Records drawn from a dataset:
=====

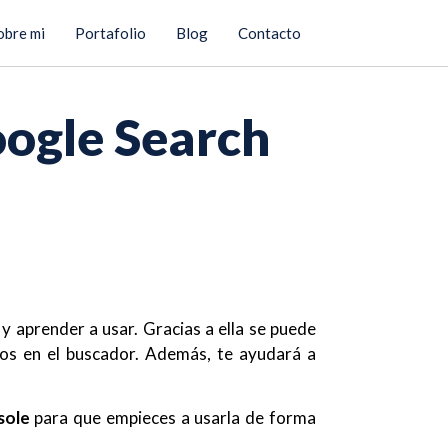
obre mi
Portafolio
Blog
Contacto
oogle Search
 aprender a usar. Gracias a ella se puede
dos en el buscador. Además, te ayudará a
sole
para que empieces a usarla de forma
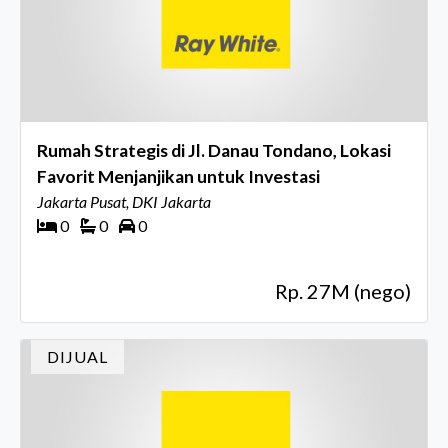
Rumah Strategis di Jl. Danau Tondano, Lokasi
Favorit Menjanjikan untuk Investasi
Jakarta Pusat, DKI Jakarta
0
0
0
Rp. 27M (nego)
DIJUAL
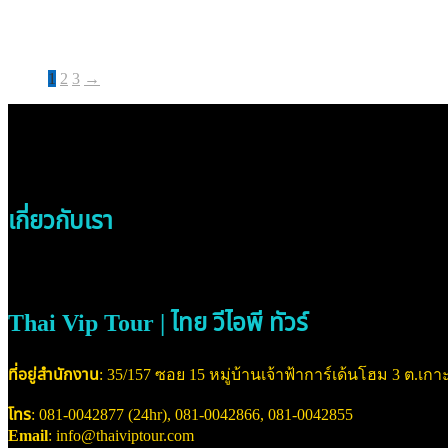
1
2
3
→
เกี่ยวกับเรา
Thai Vip Tour | ไทย วีไอพี ทัวร์
ที่อยู่สำนักงาน
: 35/157 ซอย 15 หมู่บ้านเจ้าฟ้าการ์เด้นโฮม 3 ต.เกาะ
โทร
: 081-0042877 (24hr), 081-0042866, 081-0042855
Email
: info@thaiviptour.com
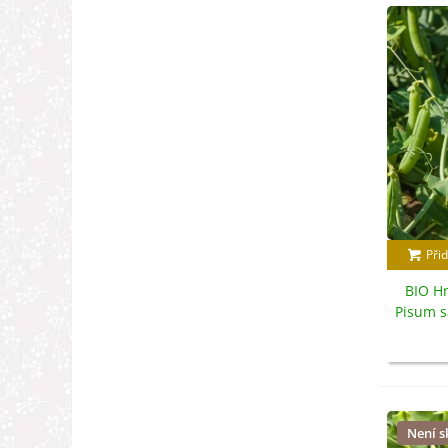
Přid
BIO Hr
Pisum s
Není 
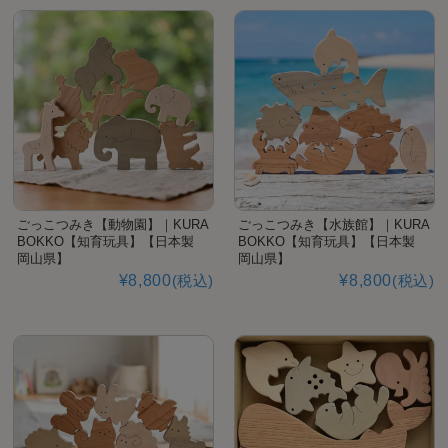
ごっこつみき【動物園】｜KURA
ごっこつみき【水族館】｜KURA
BOKKO【知育玩具】【日本製
BOKKO【知育玩具】【日本製
岡山県】
岡山県】
¥8,800
(税込)
¥8,800
(税込)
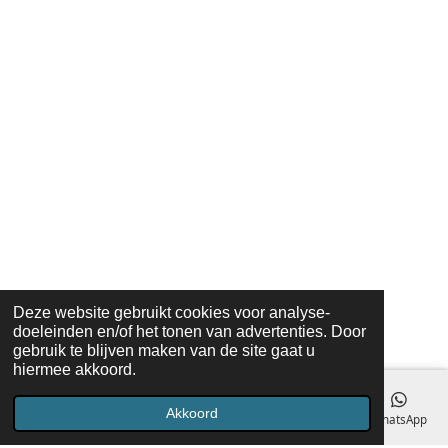
Deze website gebruikt cookies voor analyse-
doeleinden en/of het tonen van advertenties. Door
gebruik te blijven maken van de site gaat u
hiermee akkoord.
Akkoord
E-mailadres
Telefoonnummer
Kaart
Facebook
WhatsApp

=====

◆ **Work item**
Your copy of the entries should be exact and free of pictures.

◆ **Solved exercise**
obre mi
Portafolio
Blog
Contacto
oogle Search
 aprender a usar. Gracias a ella se puede
dos en el buscador. Además, te ayudará a
sole
para que empieces a usarla de forma
Rumah Strategis di Jl. Danau Tondano, Lokasi
Favorit Menjanjikan untuk Investasi
Jakarta Pusat, DKI Jakarta
0
0
0
Rp. 27M (nego)
DIJUAL
1
2
3
→
เกี่ยวกับเรา
Thai Vip Tour | ไทย วีไอพี ทัวร์
ที่อยู่สำนักงาน
: 35/157 ซอย 15 หมู่บ้านเจ้าฟ้าการ์เด้นโฮม 3 ต.เกาะ
โทร
: 081-0042877 (24hr), 081-0042866, 081-0042855
Email
: info@thaiviptour.com
Přid
BIO Hr
Pisum s
Není 
ごっこつみき【動物園】｜KURA
ごっこつみき【水族館】｜KURA
BOKKO【知育玩具】【日本製
BOKKO【知育玩具】【日本製
岡山県】
岡山県】
¥8,800
(税込)
¥8,800
(税込)
Deze website gebruikt cookies voor analyse-
doeleinden en/of het tonen van advertenties. Door
gebruik te blijven maken van de site gaat u
hiermee akkoord.
Akkoord
E-mailadres
Telefoonnummer
Kaart
Facebook
WhatsApp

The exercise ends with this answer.